Speaking outside his home last night, the DJ said: “To say the least I am disappointed that the police and the CPS have decided to bring charges. These allegations are not true. I am very much looking forward to clearing my name on this.”
He is due to appear at Westminster Magistrates’ Court on 23 August.
Travis, from Mentmore , Bedfordshire, has maintained his innocence since first arrested in November, and then re-arrested after further allegations emerged in March.
After his second arrest, he said: “The last four months have been extraordinary. Allegations which I strongly deny have been put to me by the police and to which I have given full and complete answers. I have fully co-operated and my conscience is clear.’’

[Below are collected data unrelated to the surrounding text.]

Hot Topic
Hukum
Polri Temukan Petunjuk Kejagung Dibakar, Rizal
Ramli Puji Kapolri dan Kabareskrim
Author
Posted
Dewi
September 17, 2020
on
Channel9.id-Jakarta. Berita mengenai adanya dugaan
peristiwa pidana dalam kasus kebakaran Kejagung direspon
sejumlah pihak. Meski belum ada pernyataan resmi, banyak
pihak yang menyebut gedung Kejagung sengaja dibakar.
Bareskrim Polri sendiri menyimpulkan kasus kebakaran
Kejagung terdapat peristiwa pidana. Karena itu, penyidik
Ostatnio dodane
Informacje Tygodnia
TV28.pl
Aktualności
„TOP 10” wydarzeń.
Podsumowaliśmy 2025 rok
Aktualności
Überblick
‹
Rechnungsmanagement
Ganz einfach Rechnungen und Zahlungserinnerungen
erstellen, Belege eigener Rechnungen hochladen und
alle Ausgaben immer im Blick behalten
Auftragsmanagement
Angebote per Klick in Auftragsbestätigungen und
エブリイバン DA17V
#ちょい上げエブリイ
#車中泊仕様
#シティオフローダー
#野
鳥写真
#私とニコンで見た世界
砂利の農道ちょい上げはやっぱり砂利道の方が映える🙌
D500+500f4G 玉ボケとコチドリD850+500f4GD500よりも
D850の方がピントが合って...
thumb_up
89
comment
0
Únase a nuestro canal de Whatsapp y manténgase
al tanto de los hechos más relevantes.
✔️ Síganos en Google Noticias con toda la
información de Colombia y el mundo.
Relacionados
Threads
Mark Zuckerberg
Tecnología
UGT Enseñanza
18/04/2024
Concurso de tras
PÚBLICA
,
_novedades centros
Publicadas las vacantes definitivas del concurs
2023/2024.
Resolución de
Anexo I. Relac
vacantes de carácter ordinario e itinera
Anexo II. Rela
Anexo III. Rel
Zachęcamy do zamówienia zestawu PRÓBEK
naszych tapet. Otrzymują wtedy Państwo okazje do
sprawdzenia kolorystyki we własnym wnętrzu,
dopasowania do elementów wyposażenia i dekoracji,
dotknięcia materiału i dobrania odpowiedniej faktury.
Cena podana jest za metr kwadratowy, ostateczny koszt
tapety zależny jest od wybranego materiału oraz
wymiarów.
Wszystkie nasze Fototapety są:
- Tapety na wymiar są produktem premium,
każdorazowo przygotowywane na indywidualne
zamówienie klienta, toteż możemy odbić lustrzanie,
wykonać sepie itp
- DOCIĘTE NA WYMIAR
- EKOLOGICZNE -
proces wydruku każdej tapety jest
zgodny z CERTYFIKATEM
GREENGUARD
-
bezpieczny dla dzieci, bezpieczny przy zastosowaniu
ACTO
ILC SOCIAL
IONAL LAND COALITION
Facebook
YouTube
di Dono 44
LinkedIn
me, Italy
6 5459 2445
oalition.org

He was charged as part of Operation Yewtree, the police investigation prompted by the Jimmy Savile abuse scandal, but the accusations against Travis have no connection to the disgraced BBC presenter.
Jessica Standley, a solicitor from legal firm Slater & Gordon representing several of Travis’ alleged victims, said her clients were “relieved” he had been charged.
She said: “Our clients are relieved that after this length of time, careful consideration has been given to the evidence and a decision has been made to prosecute in the criminal courts.
“It takes a great deal of courage for people to come forward with this kind of allegation and our clients look forward to having their voices heard in a court of law.”
Prosecutors have decided that no further action should be taken in relation to seven allegations made against the DJ because of a lack of evidence.
Chief crown prosecutor for the Crown Prosecution Service London, Alison Saunders, said: “We have carefully considered the evidence gathered by the Metropolitan Police Service as part of Operation Yewtree in relation to David Patrick Griffin.
“Having completed our review, we have concluded
is sufficient evidence and it is in the public interest for Mr Griffin to be charged with 11 counts of indecent assault and one of sexual assault.
“The decision to prosecute has been taken in accord with the Code for Crown Prosecutors and the Director of Public Prosecutions’ interim guidelines on prosecuting cases of child sexual abuse. We have determined there is sufficient evidence for a realistic
prospect of conviction and prosecution is in the public interest.”
Travis’s lawyer Martin Bale said: “Mr Travis is naturally disappointed that charges have been preferred and we will be taking stock of the position in the coming weeks once we have full details of the prosecution case.
“Mr Travis denies the allegations and looks forward to having the opportunity to clear his name.”